Examples of kite
Examples of kite
Where does kite come from?
Kite as prison slang for notes passed between inmates goes back to the 1920s. It apparently takes its name from prisoners flinging notes on a string to one another, like flying a kite, as the activity was called.
In contemporary prison culture, kites are sent in a variety of creative ways, including when a prisoner passes a note while doing work such as laundry or delivering food. Kites may also be passed by addressing a letter to a fake address, putting the name and address of the intended recipient as the return address, and waiting for the post office to return to the “sender.”

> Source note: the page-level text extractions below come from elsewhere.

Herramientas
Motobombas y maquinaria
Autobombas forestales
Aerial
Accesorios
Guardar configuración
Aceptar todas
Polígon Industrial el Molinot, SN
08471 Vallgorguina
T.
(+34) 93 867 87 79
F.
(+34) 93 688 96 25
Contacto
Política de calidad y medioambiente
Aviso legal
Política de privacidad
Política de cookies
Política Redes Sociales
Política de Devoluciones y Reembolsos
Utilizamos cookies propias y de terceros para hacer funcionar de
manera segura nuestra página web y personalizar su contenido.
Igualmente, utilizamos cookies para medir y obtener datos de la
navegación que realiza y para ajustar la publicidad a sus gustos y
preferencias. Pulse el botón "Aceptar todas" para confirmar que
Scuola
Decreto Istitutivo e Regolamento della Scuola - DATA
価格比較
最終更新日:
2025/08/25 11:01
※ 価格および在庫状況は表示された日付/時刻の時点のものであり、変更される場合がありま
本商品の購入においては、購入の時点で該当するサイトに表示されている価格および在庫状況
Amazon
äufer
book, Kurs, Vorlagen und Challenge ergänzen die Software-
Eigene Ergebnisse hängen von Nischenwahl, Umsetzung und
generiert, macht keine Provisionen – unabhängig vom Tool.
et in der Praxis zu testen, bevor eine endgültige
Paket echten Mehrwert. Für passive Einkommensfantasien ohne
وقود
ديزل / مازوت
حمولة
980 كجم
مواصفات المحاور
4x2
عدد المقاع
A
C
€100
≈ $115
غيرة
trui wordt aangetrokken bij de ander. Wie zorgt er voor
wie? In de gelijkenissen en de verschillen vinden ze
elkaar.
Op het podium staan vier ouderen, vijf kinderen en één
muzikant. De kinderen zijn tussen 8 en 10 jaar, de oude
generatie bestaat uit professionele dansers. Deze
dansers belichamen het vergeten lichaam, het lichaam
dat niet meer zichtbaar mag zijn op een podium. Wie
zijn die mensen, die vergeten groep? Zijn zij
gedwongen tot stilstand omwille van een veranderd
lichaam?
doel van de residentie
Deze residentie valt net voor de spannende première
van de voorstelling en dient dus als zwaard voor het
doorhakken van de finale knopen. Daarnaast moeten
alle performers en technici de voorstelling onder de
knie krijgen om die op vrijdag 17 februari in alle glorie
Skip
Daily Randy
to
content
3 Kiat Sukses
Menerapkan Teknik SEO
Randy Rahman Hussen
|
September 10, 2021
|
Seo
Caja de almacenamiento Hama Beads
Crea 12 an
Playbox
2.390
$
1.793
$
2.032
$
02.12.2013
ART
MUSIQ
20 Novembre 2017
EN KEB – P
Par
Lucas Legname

Kite has become common enough in prison culture that any message, especially a written request, is referred to as a kite, including among staff. Want to see a doctor, get moved to another cell block, or complain about a guard? Send a kite or kite it. And kites complaining about prison staff, by the way, are known as fan mail.

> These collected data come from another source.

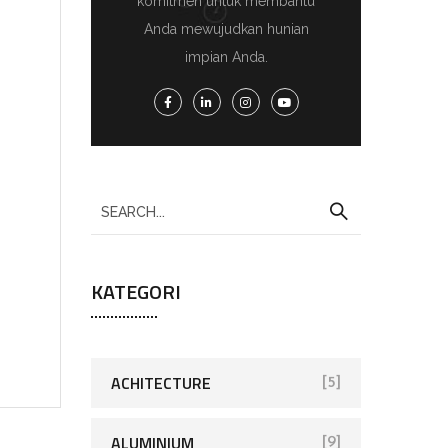
komitmen untuk membantu
Anda mewujudkan hunian
impian Anda.
KATEGORI
ACHITECTURE
[5]
ALUMINIUM
[9]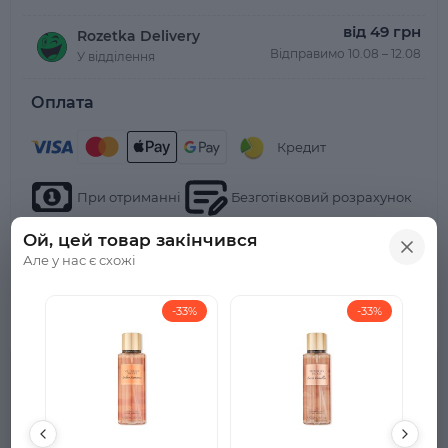
від 49 грн
Rozetka Delivery
Відправимо 10.08 – 12.08
У відділення
Оплата
Кредит
При отриманні
Безготівковий розрахунок
Ой, цей товар закінчився
Але у нас є схожі
-33%
-33%
Парфумований спрей для тіла входить до колекції
засобів для догляду за тілом "Естетична краса",
створеної для підтримання шкіри м'якою та
здоровою. Ідеальне поєднання аромату та користі.
Розкішні та дієві формули засобів для догляду за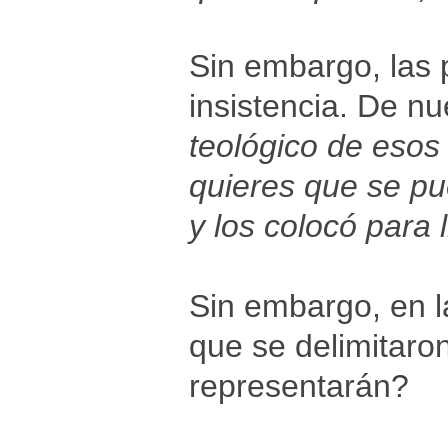
Sin embargo, las 
insistencia. De nu
teológico de esos 
quieres que se pu
y los colocó para l
Sin embargo, en la
que se delimitaro
representarán?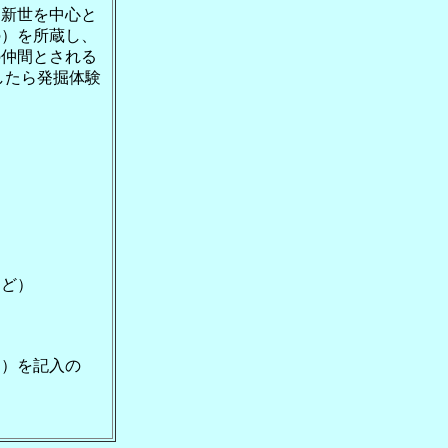
新世を中心と
の）を所蔵し、
の仲間とされる
したら発掘体験
など）
も）を記入の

I wish phil spector would reply to my prison kites .
— Charles Manson (@heltershelter) February 22, 2010
Who uses kite?
Both inmates and correctional staff may use kite for messages and communication. Messages from inmates to people outside prison may also be called kites.
— Bossip (@Bossip) September 17, 2016
“@SWAGGAD0WNPAT: would one be right in assuming a prison "kite" is the equivalent to a real world "tweet"?”
Now you're getting it!
— Damien Echols (@damienechols) January 13, 2013
To Shoot A Kite, based on prison slang for sending a message, was a 2014 art exhibit in New York City which focused on the harsh realities of prison life.
Note that kite has had many other historic slang senses, ranging from “passing bad checks” to “smoking crack cocaine.”